I have to study the scheme theoretic inverse image of points under the morphism $f: \operatorname{Spec}\mathbb{R}[x,y]/<x^2+y^2-1> \mapsto \operatorname{Spec}\mathbb{R}[x]$ which projects the circle $x^2+y^2-1$ onto the $x-$axis.
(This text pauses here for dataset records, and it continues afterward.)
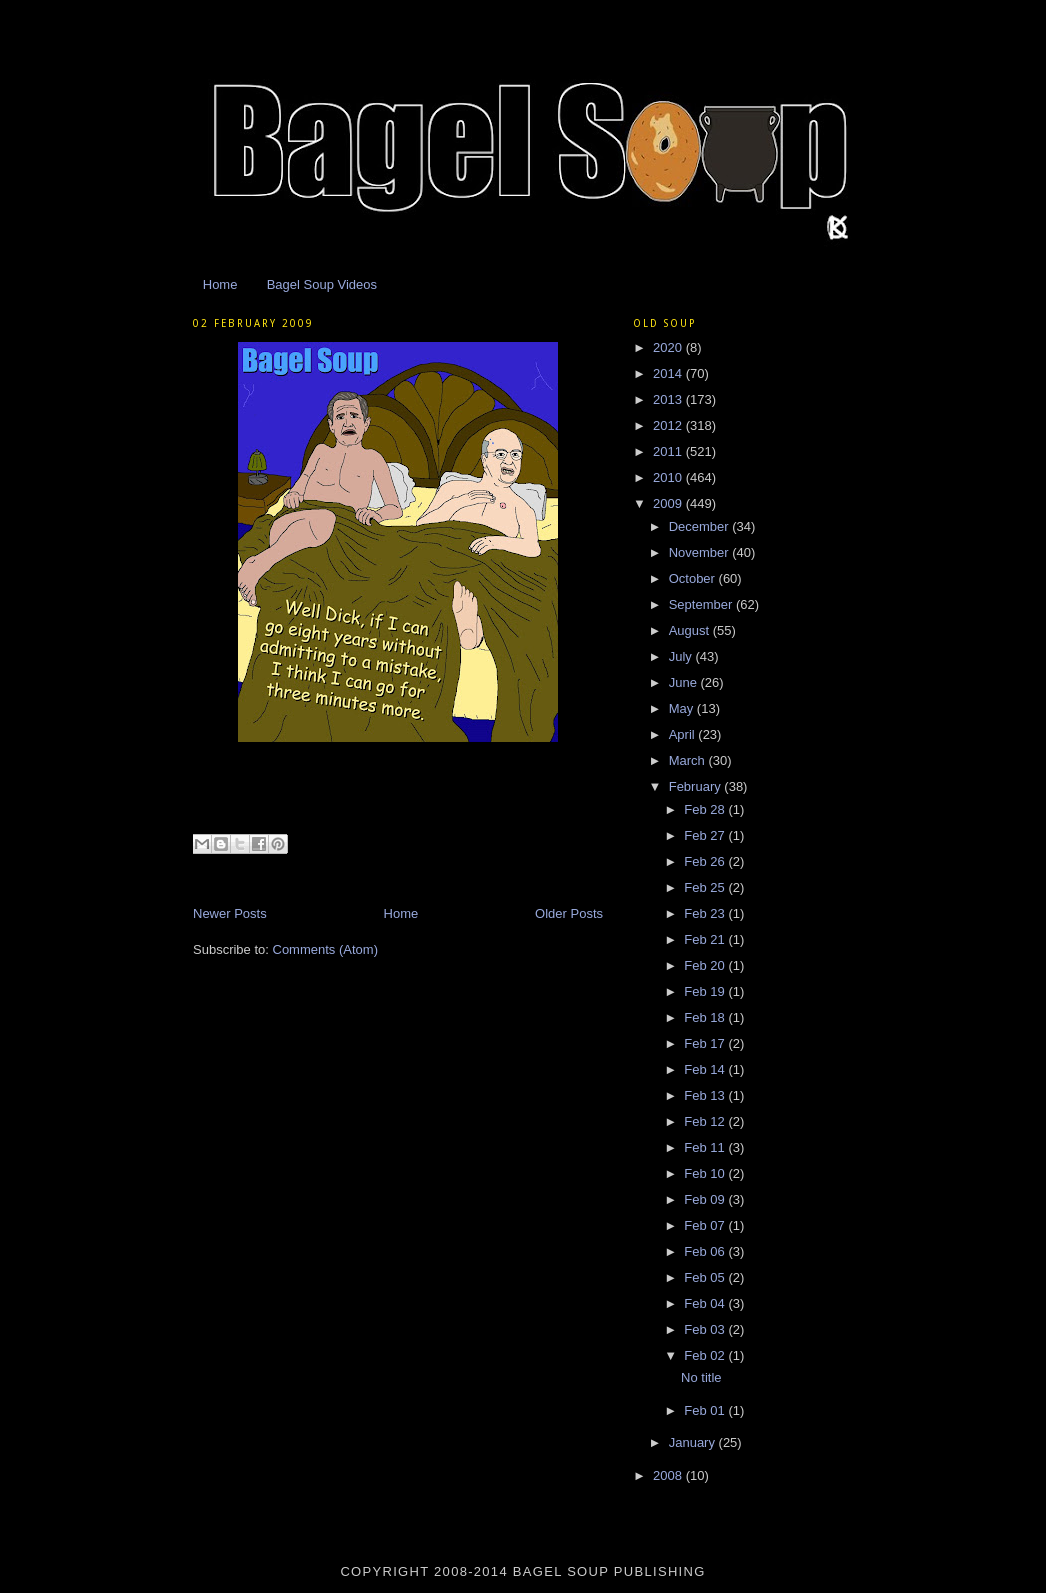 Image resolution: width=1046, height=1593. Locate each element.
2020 (669, 347)
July (682, 656)
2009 (669, 503)
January (694, 1442)
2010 (669, 477)
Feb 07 (706, 1225)
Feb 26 (706, 861)
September (702, 604)
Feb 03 (706, 1329)
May (683, 708)
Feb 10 (706, 1173)
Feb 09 (706, 1199)
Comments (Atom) (325, 949)
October (694, 578)
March (689, 760)
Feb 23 (706, 913)
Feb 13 (706, 1095)
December (701, 526)
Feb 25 (706, 887)
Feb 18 (706, 1017)
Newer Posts (230, 913)
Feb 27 (706, 835)
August (691, 630)
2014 (669, 373)
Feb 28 (706, 809)
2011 (669, 451)
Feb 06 (706, 1251)
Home (220, 284)
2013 (669, 399)
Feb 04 (706, 1303)
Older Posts (569, 913)
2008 (669, 1475)
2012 (669, 425)
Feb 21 (706, 939)
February (697, 786)
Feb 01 (706, 1410)
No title (701, 1377)
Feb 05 (706, 1277)
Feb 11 (706, 1147)
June (685, 682)
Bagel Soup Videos (322, 284)
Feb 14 (706, 1069)
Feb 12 (706, 1121)
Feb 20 (706, 965)
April (684, 734)
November (701, 552)
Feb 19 (706, 991)
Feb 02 (706, 1355)
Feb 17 (706, 1043)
Now, we have geometrically that $f^{-1}(y)$ is empty if $|y| > 1$; it has a point if $|y|=1$ and it has two points otherwise. I want to show that this situation is the same for schemes. I'll write $X'$ to denote the scheme theoretic inverse image at any level $y$. The morphism $f$ induces $f^{*}: \mathbb{R}[x] \mapsto \mathbb{R}[x,y]/<x^2+y^2-1>=A$. According to Shafarevich, the closed embedding $Y' \in Y$ is defined by a quotient homomorphism $\mathbb{R}[x] \mapsto \mathbb{R}[x]/I$ (with $Y'$ is a closed subscheme of $Y$ in general; in our case it's a point);
if $f^*(I)A=A$, then $X'=\emptyset$;
otherwise, the scheme $X'=\operatorname{Spec}[A/f^*(I)A]$ is the desidered scheme theoretic inverse image.
Who guarantees that $f^*(I)A$ is an ideal? And how can I finish the exercise?